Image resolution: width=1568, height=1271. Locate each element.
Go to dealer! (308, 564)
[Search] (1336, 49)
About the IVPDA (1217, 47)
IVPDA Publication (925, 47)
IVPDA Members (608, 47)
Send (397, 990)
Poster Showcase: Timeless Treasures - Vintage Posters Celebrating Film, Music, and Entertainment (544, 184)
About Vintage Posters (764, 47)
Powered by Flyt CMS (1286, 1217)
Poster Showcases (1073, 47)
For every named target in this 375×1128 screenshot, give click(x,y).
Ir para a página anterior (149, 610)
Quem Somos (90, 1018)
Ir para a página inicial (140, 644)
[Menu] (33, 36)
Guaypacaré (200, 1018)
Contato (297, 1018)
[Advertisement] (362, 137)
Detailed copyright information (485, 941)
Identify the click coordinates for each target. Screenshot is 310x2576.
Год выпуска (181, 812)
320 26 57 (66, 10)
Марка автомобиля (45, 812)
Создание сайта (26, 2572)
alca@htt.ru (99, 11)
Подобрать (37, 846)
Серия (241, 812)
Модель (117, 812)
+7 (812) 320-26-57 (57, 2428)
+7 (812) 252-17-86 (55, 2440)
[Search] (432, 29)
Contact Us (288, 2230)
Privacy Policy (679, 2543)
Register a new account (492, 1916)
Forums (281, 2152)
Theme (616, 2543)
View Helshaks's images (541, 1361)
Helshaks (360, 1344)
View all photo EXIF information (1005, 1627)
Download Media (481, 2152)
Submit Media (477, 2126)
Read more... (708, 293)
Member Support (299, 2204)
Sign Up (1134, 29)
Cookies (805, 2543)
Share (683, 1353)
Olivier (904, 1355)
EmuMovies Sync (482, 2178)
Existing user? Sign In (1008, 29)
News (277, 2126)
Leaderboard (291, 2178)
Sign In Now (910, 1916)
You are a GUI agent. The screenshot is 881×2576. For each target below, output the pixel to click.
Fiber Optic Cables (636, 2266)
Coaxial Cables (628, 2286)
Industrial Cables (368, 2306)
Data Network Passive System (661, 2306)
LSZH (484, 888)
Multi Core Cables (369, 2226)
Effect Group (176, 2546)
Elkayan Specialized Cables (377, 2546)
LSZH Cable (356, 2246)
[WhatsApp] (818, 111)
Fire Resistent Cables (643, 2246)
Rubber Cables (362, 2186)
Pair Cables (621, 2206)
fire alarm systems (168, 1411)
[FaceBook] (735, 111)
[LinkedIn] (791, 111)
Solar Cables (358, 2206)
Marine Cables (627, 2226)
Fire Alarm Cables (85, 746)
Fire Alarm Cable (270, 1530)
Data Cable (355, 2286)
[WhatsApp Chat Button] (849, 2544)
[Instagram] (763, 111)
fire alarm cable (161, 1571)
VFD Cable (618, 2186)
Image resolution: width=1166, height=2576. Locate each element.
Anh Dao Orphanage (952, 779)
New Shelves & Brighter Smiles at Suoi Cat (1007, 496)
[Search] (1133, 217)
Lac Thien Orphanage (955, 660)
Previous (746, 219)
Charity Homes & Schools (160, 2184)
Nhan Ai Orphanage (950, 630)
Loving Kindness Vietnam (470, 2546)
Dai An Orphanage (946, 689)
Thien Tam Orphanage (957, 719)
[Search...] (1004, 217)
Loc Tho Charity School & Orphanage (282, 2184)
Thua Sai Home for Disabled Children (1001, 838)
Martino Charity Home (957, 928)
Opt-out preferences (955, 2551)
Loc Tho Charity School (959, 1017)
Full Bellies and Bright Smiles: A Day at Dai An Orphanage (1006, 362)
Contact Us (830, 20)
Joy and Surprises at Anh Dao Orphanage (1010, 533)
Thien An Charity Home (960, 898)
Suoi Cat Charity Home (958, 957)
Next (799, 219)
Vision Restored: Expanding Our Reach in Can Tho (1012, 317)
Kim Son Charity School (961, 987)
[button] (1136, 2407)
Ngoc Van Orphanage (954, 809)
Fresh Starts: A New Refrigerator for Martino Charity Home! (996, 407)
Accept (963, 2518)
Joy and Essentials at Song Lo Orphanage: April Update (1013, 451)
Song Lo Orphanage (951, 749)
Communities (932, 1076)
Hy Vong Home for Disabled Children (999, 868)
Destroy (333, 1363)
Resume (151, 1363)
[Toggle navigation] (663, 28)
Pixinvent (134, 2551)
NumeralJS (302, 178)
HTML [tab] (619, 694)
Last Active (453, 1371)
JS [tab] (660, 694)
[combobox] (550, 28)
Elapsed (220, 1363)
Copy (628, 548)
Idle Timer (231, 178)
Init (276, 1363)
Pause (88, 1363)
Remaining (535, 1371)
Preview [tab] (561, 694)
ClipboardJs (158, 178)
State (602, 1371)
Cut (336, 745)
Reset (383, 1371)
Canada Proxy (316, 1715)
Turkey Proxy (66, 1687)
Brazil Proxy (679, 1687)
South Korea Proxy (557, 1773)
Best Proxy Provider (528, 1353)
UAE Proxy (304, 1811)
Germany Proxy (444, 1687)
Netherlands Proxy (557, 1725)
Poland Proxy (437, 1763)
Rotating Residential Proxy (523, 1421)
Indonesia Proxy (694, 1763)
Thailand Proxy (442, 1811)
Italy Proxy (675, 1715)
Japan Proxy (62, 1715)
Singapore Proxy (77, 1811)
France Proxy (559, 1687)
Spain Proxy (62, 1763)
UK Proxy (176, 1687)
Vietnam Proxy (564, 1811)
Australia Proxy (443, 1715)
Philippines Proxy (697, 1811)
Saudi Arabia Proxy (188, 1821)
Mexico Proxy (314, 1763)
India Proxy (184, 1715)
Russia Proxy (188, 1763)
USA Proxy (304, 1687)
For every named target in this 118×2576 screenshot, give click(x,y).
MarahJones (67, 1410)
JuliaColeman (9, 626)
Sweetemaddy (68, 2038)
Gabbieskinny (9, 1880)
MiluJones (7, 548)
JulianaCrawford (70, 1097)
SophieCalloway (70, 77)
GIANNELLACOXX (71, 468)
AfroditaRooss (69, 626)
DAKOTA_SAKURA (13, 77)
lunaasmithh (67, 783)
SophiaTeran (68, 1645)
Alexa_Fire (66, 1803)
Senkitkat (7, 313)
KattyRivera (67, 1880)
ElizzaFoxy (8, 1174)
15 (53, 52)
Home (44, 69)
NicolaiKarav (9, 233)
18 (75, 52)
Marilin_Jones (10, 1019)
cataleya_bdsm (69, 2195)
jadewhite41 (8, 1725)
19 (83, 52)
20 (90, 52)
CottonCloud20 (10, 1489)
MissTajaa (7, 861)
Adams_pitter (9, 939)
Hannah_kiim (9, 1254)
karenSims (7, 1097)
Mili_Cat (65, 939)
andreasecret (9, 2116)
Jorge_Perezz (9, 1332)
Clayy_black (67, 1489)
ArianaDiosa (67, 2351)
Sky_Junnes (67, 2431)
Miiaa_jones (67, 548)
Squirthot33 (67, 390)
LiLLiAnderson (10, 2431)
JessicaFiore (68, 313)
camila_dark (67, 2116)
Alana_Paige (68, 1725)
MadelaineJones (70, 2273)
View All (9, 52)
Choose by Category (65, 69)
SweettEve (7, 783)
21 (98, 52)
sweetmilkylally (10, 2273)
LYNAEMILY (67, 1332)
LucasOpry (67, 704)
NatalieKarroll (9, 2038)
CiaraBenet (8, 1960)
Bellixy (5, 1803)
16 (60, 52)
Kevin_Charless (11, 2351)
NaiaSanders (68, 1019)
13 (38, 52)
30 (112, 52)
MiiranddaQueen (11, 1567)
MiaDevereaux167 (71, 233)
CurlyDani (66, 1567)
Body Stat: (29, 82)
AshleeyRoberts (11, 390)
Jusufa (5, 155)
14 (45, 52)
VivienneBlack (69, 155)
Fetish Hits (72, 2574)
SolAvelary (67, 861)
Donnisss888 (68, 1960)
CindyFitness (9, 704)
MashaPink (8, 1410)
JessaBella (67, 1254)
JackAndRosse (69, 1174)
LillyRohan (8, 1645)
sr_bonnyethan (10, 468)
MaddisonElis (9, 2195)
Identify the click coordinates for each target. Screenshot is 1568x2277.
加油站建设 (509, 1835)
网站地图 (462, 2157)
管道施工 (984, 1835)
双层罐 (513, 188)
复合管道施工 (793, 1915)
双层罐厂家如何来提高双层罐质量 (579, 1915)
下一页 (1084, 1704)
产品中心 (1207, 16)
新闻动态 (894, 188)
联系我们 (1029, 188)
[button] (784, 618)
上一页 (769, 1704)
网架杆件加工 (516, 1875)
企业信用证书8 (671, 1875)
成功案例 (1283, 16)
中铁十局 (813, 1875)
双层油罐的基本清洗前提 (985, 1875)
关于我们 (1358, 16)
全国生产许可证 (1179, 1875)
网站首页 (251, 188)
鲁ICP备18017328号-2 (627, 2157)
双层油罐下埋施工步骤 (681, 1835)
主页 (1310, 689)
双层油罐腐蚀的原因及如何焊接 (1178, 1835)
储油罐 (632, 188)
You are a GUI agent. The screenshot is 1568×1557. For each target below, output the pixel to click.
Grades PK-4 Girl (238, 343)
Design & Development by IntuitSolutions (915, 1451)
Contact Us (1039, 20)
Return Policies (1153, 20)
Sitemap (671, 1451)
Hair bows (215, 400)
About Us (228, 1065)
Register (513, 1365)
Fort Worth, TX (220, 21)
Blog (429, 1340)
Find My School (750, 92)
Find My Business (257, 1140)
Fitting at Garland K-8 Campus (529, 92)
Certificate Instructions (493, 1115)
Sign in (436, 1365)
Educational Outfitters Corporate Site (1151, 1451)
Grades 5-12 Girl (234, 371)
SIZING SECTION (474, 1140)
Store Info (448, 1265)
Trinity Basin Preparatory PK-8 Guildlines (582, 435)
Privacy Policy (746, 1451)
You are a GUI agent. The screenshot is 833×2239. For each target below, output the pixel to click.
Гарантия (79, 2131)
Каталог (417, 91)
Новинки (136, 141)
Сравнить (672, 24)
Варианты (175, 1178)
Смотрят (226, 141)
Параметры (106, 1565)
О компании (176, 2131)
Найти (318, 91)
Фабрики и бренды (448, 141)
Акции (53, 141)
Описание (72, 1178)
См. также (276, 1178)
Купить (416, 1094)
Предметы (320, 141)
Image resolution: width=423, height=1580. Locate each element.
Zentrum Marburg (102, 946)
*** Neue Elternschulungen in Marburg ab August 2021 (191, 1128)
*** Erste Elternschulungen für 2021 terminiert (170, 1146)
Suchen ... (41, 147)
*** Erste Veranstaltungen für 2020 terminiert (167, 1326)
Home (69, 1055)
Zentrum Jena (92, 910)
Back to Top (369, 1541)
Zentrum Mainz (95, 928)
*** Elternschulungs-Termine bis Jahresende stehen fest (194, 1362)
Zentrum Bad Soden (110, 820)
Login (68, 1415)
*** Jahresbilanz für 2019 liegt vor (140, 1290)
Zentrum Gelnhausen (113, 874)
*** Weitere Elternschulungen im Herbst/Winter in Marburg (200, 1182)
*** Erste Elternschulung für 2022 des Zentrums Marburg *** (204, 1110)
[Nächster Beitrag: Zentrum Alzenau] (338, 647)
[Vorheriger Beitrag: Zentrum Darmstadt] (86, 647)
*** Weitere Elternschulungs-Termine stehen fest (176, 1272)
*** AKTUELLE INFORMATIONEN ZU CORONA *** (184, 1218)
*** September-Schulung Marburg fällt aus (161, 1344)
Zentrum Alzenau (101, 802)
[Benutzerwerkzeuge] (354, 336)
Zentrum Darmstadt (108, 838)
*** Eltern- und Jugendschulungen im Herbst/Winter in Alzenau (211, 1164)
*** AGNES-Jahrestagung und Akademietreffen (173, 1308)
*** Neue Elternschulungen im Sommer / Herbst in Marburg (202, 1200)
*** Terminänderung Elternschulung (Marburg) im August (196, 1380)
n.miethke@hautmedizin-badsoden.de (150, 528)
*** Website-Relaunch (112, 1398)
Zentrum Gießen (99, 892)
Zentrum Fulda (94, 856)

**Your goal**. Set down exactly the lines above that run from the start of the listing to the line with "Guaypacaré (200, 1018)". Leave out every later line.

**Output**.
Image resolution: width=1568, height=1271. Locate each element.
Go to dealer! (308, 564)
[Search] (1336, 49)
About the IVPDA (1217, 47)
IVPDA Publication (925, 47)
IVPDA Members (608, 47)
Send (397, 990)
Poster Showcase: Timeless Treasures - Vintage Posters Celebrating Film, Music, and Entertainment (544, 184)
About Vintage Posters (764, 47)
Powered by Flyt CMS (1286, 1217)
Poster Showcases (1073, 47)
For every named target in this 375×1128 screenshot, give click(x,y).
Ir para a página anterior (149, 610)
Quem Somos (90, 1018)
Ir para a página inicial (140, 644)
[Menu] (33, 36)
Guaypacaré (200, 1018)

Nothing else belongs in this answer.